For each line of the data below that includes the string "bounding", count one, and answer with the sum only.

Page layout parsing data:

____

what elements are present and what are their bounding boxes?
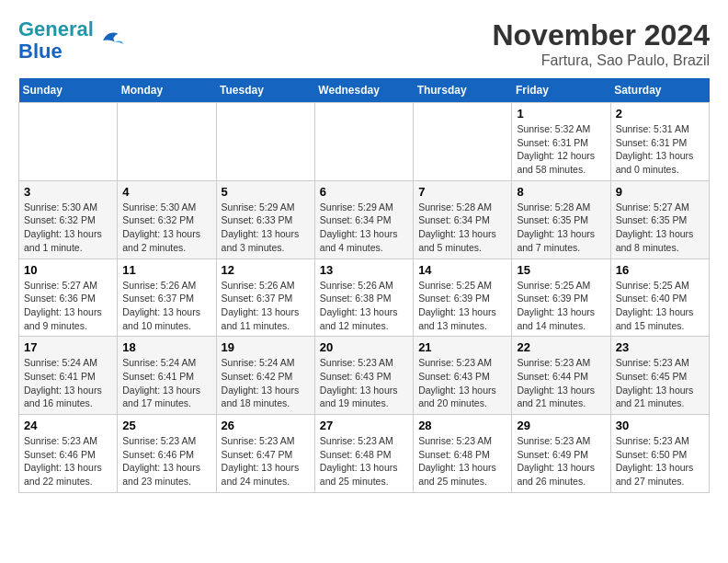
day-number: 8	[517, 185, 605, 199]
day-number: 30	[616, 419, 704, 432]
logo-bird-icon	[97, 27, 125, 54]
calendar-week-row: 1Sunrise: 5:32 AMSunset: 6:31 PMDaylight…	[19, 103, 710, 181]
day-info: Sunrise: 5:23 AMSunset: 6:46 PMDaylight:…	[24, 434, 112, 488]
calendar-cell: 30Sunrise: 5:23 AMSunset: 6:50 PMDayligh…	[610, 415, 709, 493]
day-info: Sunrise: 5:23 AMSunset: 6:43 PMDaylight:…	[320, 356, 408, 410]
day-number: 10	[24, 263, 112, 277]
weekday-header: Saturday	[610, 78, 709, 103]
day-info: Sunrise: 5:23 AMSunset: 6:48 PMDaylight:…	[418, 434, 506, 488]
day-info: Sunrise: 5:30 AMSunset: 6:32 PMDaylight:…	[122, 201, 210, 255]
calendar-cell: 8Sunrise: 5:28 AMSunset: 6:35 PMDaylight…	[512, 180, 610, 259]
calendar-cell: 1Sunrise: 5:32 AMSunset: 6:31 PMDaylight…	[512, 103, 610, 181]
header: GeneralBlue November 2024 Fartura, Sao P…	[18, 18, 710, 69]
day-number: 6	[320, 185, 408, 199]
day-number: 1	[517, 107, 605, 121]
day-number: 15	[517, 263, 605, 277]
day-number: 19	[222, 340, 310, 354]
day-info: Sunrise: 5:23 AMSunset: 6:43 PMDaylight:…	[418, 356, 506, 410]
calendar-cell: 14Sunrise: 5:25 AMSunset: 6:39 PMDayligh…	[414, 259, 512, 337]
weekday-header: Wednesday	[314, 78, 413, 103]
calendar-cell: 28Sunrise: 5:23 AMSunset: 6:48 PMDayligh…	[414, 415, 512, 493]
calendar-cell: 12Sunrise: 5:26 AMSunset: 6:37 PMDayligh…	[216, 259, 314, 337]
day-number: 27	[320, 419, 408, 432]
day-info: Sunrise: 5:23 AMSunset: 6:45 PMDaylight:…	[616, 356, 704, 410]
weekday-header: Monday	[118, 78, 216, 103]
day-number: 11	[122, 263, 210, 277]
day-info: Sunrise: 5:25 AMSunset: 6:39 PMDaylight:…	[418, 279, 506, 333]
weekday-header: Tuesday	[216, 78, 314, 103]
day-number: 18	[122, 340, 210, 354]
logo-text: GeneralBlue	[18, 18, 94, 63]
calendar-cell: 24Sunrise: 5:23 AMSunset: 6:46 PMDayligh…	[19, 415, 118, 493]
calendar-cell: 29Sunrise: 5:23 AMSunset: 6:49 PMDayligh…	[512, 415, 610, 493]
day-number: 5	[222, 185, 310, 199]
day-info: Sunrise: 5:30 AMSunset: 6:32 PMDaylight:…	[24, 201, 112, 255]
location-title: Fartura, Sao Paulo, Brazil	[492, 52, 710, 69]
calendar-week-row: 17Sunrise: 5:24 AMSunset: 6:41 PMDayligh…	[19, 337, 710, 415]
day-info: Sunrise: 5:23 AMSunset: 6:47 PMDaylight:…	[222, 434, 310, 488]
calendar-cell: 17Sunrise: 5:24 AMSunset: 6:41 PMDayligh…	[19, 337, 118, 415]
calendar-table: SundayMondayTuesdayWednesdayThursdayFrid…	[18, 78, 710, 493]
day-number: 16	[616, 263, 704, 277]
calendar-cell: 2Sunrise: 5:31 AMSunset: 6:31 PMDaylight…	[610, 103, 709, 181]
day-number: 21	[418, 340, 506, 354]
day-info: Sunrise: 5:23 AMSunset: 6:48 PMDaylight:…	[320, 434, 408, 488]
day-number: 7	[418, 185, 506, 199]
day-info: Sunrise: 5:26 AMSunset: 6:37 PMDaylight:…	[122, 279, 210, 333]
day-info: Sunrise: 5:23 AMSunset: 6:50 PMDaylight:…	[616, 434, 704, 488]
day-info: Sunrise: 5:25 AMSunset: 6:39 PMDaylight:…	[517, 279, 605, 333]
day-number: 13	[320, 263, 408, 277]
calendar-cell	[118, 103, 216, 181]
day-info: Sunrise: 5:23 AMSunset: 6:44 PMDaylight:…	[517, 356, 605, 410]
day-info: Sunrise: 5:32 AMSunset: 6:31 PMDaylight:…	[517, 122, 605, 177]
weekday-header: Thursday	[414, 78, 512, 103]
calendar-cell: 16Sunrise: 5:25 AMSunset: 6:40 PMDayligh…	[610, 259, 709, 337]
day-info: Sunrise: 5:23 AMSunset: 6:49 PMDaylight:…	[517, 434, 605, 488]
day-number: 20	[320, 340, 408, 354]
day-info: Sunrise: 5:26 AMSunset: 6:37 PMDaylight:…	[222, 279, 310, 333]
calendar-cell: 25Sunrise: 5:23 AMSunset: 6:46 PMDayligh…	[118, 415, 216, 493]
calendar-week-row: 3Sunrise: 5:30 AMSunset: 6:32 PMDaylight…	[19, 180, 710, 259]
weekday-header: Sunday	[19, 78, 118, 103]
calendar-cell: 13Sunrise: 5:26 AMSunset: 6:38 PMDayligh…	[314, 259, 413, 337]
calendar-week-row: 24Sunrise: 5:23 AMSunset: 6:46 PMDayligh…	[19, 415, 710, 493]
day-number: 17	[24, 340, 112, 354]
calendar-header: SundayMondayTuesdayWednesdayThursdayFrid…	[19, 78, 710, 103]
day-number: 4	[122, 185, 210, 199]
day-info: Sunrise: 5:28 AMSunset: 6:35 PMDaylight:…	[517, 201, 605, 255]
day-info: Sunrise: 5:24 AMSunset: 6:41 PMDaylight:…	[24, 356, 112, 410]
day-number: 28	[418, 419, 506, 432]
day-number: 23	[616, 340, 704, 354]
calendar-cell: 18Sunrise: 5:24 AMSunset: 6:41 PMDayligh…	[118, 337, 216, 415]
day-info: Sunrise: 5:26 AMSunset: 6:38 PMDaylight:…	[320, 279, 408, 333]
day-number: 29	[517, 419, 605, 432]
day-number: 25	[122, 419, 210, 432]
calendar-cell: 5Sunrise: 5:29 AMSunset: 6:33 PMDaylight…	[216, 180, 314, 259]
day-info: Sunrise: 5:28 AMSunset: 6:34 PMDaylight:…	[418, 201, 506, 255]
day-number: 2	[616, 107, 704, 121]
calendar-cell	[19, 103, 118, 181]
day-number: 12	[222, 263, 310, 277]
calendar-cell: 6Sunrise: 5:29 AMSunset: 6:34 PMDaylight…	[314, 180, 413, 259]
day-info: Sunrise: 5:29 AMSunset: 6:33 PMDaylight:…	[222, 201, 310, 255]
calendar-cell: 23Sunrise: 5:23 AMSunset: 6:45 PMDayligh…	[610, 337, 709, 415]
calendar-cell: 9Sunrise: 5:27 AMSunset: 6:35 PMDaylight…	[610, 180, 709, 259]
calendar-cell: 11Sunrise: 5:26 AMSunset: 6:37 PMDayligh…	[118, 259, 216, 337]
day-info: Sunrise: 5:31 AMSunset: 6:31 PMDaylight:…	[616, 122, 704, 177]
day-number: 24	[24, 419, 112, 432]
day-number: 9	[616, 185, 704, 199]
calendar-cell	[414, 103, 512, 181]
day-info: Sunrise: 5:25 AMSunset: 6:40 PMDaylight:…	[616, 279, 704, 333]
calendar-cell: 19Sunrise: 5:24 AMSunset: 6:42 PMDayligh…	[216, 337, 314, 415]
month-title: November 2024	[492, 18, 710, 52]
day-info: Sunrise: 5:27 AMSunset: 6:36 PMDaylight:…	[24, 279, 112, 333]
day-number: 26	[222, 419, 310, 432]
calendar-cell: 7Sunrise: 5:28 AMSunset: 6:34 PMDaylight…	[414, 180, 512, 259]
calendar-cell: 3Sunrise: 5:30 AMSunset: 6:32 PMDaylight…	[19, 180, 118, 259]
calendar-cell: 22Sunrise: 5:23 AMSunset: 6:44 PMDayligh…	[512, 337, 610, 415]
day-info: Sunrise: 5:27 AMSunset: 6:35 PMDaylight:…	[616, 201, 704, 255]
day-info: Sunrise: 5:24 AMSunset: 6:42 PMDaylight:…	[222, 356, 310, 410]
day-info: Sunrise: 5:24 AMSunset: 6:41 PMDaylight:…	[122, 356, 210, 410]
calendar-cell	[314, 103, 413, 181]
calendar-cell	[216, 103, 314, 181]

____

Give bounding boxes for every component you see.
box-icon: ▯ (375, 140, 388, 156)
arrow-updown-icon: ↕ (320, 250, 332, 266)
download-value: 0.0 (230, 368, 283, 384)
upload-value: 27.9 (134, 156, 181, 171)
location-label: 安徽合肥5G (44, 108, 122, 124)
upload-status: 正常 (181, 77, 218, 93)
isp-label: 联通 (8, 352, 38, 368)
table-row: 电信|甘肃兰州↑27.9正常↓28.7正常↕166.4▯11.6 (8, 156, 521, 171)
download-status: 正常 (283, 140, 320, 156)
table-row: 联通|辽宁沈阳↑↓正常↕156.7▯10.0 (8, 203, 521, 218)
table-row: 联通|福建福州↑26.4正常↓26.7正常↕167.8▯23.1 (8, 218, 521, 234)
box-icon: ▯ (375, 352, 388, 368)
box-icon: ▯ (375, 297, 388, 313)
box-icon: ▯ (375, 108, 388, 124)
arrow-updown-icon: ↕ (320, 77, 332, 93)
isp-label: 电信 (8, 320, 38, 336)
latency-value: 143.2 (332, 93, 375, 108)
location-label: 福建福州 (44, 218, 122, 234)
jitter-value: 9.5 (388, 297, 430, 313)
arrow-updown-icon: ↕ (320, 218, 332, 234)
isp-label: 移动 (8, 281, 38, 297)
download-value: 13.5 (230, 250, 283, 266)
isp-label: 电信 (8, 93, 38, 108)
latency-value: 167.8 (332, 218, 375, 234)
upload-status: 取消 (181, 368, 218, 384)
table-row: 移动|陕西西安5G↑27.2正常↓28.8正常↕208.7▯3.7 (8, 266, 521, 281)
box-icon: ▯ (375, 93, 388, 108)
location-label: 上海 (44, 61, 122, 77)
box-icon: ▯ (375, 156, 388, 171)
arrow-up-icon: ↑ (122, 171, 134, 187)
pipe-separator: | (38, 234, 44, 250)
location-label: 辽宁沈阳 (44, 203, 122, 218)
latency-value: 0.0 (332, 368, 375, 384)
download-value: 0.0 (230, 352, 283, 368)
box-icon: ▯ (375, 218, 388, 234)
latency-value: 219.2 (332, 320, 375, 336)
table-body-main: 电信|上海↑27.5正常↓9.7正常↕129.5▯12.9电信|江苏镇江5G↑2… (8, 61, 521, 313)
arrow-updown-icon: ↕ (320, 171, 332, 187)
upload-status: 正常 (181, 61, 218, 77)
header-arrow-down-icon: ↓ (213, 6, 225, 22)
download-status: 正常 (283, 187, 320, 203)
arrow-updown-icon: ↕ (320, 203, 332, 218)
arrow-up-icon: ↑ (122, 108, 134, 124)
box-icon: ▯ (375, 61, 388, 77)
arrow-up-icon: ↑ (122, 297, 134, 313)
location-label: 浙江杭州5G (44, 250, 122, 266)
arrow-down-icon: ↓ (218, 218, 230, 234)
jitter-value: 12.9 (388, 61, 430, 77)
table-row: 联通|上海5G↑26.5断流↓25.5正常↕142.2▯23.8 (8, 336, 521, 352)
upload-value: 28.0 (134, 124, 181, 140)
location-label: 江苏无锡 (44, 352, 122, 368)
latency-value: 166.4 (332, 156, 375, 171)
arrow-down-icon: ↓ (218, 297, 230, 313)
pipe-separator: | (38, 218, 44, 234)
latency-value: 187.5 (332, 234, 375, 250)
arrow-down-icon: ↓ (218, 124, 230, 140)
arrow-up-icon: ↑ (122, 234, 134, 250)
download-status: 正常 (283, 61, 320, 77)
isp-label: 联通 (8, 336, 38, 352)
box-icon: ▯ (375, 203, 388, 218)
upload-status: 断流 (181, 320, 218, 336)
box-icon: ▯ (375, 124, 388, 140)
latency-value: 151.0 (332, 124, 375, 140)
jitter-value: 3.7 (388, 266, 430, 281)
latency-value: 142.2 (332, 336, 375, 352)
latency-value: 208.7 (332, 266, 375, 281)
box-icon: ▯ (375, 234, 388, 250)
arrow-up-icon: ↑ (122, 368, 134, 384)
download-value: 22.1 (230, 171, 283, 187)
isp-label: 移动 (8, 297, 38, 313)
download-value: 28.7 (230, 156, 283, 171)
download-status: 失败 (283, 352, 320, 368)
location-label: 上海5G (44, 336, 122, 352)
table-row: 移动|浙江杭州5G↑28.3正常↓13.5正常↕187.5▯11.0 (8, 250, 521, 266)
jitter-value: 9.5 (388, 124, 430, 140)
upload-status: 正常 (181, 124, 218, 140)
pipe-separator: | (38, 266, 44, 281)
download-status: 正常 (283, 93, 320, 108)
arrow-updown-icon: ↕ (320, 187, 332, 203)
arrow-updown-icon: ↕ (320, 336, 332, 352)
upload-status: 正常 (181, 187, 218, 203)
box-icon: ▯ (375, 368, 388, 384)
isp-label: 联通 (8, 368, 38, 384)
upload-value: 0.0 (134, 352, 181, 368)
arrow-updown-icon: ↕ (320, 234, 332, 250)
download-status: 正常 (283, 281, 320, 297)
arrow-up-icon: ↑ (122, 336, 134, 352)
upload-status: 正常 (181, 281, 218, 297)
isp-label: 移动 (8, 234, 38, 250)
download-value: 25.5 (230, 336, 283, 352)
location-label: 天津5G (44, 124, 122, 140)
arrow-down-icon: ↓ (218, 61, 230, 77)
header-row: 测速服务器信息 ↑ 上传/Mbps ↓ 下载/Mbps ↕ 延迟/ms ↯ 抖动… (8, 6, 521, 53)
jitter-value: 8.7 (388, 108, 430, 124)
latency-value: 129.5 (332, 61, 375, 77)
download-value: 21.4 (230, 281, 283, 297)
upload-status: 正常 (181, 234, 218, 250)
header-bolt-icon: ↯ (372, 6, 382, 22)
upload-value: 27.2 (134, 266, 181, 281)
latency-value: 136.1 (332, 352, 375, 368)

____

◆ **EXERCISE RESULT**
2